My question is, if a non-clustered index indexes more columns than the query uses, does that lead to a slower query execution than an index that exactly matches the query?
No, having more columns does not slow down the query time for queries that use the first 1, 2, n columns in the index. At the same time, if you are limited in memory, loading the index into memory can force other things out of memory and slow down the query, but if you have a lot of memory, this should not be a problem.

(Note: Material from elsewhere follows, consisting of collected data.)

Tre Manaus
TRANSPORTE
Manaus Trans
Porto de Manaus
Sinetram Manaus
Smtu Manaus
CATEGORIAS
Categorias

As the number of different queries increases, the number of column permutations used in their WHERE clauses. I'm not sure of the tradeoffs between multiple indexes with few columns (one for each query) compared to fewer indexes for more columns.

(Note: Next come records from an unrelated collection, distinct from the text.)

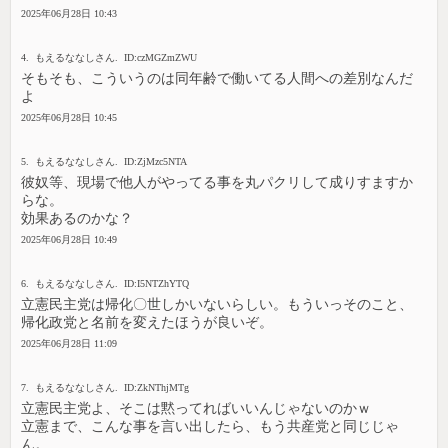
2025年06月28日 10:43
4. もえるななしさん. ID:czMGZmZWU
そもそも、こういうのは同年齢で働いてる人間への差別なんだ
よ
2025年06月28日 10:45
5. もえるななしさん. ID:ZjMzc5NTA
彼奴等、現場で他人がやってる事を丸パクリして成りすますか
らな。
効果あるのかな？
2025年06月28日 10:49
6. もえるななしさん. ID:I5NTZhYTQ
立憲民主党は帰化〇世しかいないらしい。もういっそのこと、
帰化政党と名前を変えたほうが良いぞ。
2025年06月28日 11:09
7. もえるななしさん. ID:ZkNThjMTg
立憲民主党よ、そこは黙ってればいいんじゃないのかｗ
立憲まで、こんな事を言い出したら、もう共産党と同じじゃ
ん。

You must first add the most frequently requested unique fields to the indexes. Fewer indexes with many columns may not give you what you want.
for example, if you have an index with the following columns:
- Columna
- Columnb
- Columnc
- Columnd
- ColumnE
- Columnf
in that order, queries related to ColumnA, ColumnB, ColumnC, ColumnD ... will use the index, but if you just query ColumnE or ColumnF, it will not use the index.
Take a different approach if you have six indexes in one table, each with one column
- Index1 - ColumnA
- Index2 - ColumnB
- Index3 - ColumnC
- Index4 - ColumnD
- Index5 - ColumnE
- Index6 - ColumnF
in this case, only one of these 6 indices will be used for any query.
Also, if the index contains a value that is not very selective, it may not help you. For example, if you have a GENDER column that can contain the following values (Male, Female, and Unknown), then it probably will not help you include this column in the index. When the query is executed, SQL Server can determine that it is not selective enough, and just assume that a full table scan will be faster.
There are many ways to find out which indexes are used by your query, but one approach I use is to look at indexes that are never used. Run the following query in your database and find out if the indexes you are using are used.
SELECT iv.table_name, i.name AS index_name, iv.seeks + iv.scans + iv.lookups AS total_accesses, iv.seeks, iv.scans, iv.lookups, t.indextype, t.indexsizemb FROM (SELECT i.object_id, Object_name(i.object_id) AS table_name, i.index_id, SUM(i.user_seeks) AS seeks, SUM(i.user_scans) AS scans, SUM(i.user_lookups) AS lookups FROM sys.tables t INNER JOIN sys.dm_db_index_usage_stats i ON t.object_id = i.object_id GROUP BY i.object_id, i.index_id) AS iv INNER JOIN sys.indexes i ON iv.object_id = i.object_id AND iv.index_id = i.index_id INNER JOIN (SELECT sys_schemas.name AS schemaname, sys_objects.name AS tablename, sys_indexes.name AS indexname , sys_indexes.type_desc AS indextype , CAST(partition_stats.used_page_count * 8 / 1024.00 AS DECIMAL(10, 3)) AS indexsizemb FROM sys.dm_db_partition_stats partition_stats INNER JOIN sys.indexes sys_indexes ON partition_stats.[object_id] = sys_indexes.[object_id] AND partition_stats.index_id = sys_indexes.index_id AND sys_indexes.type_desc <> 'HEAP' INNER JOIN sys.objects sys_objects ON sys_objects.[object_id] = partition_stats.[object_id] INNER JOIN sys.schemas sys_schemas ON sys_objects.[schema_id] = sys_schemas.[schema_id] AND sys_schemas.name <> 'SYS') AS t ON t.indexname = i.name AND t.tablename = iv.table_name
I generally track indexes that were never used or were not used a few months after rebooting SQL Server, and determine whether to delete them or not. Too many indexes can sometimes slow down SQL Server using the best path to run the query, and deleting unused indexes can speed up the process.
Hope this helps to understand your indexes.